Start of Block
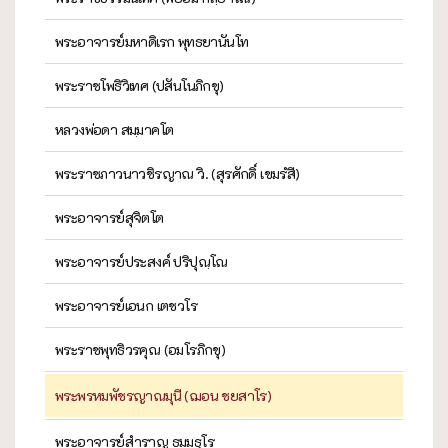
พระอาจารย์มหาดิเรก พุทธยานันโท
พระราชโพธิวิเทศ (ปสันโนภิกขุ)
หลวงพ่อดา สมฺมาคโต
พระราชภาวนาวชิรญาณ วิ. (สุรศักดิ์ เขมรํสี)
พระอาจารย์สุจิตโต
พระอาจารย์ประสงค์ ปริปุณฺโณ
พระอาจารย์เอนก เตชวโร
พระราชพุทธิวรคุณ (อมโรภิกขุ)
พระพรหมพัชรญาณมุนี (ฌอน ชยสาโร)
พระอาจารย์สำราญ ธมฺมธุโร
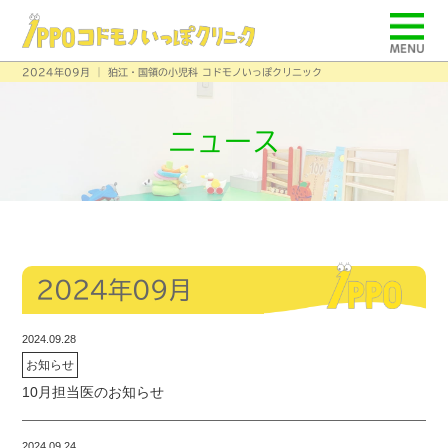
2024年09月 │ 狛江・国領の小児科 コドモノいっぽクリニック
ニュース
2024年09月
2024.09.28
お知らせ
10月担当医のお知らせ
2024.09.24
End of Block
Start of Block
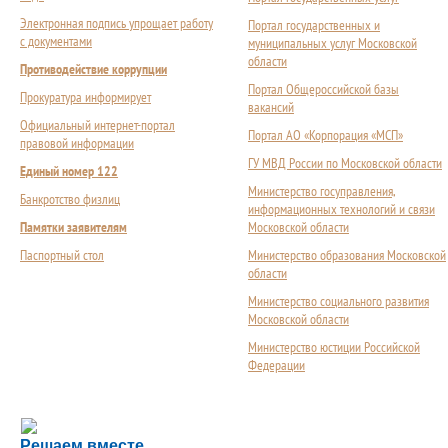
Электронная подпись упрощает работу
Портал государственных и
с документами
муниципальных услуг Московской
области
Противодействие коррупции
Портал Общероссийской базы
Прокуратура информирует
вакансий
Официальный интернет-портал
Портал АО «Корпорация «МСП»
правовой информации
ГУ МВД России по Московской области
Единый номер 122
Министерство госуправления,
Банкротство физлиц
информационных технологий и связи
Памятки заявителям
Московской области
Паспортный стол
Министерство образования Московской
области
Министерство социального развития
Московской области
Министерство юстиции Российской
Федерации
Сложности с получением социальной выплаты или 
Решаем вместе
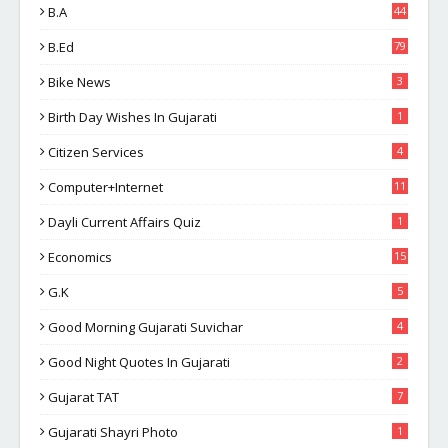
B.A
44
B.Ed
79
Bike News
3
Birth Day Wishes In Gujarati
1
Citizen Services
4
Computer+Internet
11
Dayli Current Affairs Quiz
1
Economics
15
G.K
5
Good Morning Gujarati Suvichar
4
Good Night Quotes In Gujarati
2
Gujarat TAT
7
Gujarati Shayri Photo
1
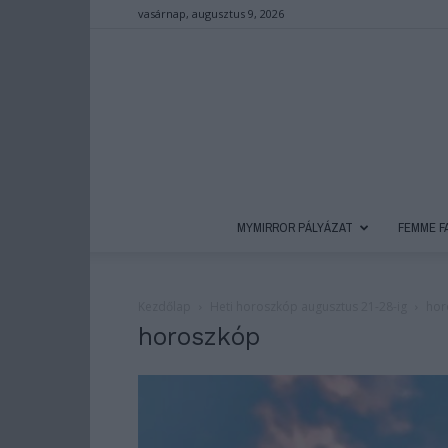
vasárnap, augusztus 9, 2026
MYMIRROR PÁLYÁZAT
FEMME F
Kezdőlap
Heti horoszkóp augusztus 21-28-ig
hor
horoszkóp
End of Block
> [What needs to be done]: Could you restate, word for word, the lines above from the one with "พระอาจารย์มหาดิเรก พุทธยานันโท" to the one with "พระอาจารย์สำราญ ธมฺมธุโร", both included?

> [Result of this exercise]:
พระอาจารย์มหาดิเรก พุทธยานันโท
พระราชโพธิวิเทศ (ปสันโนภิกขุ)
หลวงพ่อดา สมฺมาคโต
พระราชภาวนาวชิรญาณ วิ. (สุรศักดิ์ เขมรํสี)
พระอาจารย์สุจิตโต
พระอาจารย์ประสงค์ ปริปุณฺโณ
พระอาจารย์เอนก เตชวโร
พระราชพุทธิวรคุณ (อมโรภิกขุ)
พระพรหมพัชรญาณมุนี (ฌอน ชยสาโร)
พระอาจารย์สำราญ ธมฺมธุโร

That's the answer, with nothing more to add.